Just the Time for a Little Speculation
May I say … How nice to have the FY 11 appropriations process behind us? It all starts again in a few days. We will soon be in the thick of the FY 12 appropriations battle and constantly keeping an eye on the potential debt ceiling impasse. Defaulting on the US government’s debt is unthinkable. Therefore, most commentators believe that a lot of rhetoric will be followed by a deal that allows everyone to claim victory. The deadline is approximately July 8. House Republicans are unlikely to be satisfied without more budget cuts or at least an agreement on a mechanism by which more cuts will occur in the near future. This represents a threat to domestic discretionary programs, but perhaps not the most significant.Bondholders demand a premium (higher interest rates on US obligations) to offset the risk of default. If a default occurs, this will be very expensive. Once the deadline starts getting closer (sometime in June), the fear of a default may start driving up interest rates on US debt, perhaps adding $20 to $40 billion more in interest costs and increasing the deficit. This will add to the pressure for more cuts — particularly the kind that show up quickly (program cuts) to offset the immediate increase in debt service, rather than ones that take years (entitlement cuts).

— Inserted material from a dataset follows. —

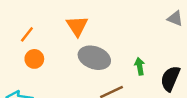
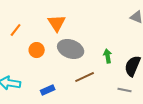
orange circle: (34, 59) -> (37, 50), moved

The appropriations committees want to start moving their bills as soon as possible … definitely by June. No one wants to repeat the FY 11 process that took 15 months. As history has shown, the process is rarely quick, so they hope “sooner started, sooner done.”On the House side, there is little to gain by waiting. They have the budget resolution as a benchmark and a clear majority to vote for appropriations bills that exact large cuts and push changes in entitlements. The strategy, I believe, will be to get as much of this into bills and voted on … before the debt ceiling negotiations start to get desperate. If so, House appropriations subcommittees will start approving bills in May or early June. Some may even reach full committee or the House floor during this period.It is less clear how the Senate will proceed. They are expected to debate alternative budget resolutions this week, and then move on. With a number of Democratic Senators up for re-election in 2012, many of them appropriators, there is a sense that the Senate must show its own commitment to deficit reduction. It cannot be the reluctant, back-sliding partner of the House.So, the Senate will need to have a position and do something. There is a lot of hope that the Senate’s bipartisan “gang of six” will propose a comprehensive deficit reduction plan that includes domestic and military cutbacks, entitlement changes and tax code changes. If this were to receive broad support in the Senate, then the appropriations process could proceed with a sense of how far budget-cutting will need to go.There is much that is speculative about this analysis. The situation is fluid and even House and Senate leadership may not have a good sense of what will happen next.The best course for the Alliance is to continue to show why FDA needs to be an exception to budget-cutting. If (and this is a big if) we can achieve Congressional consensus on the special role and needs of FDA, then the agency’s fortunes may become less dependent on the outcomes of this larger, very uncertain, very messy budgetary debate.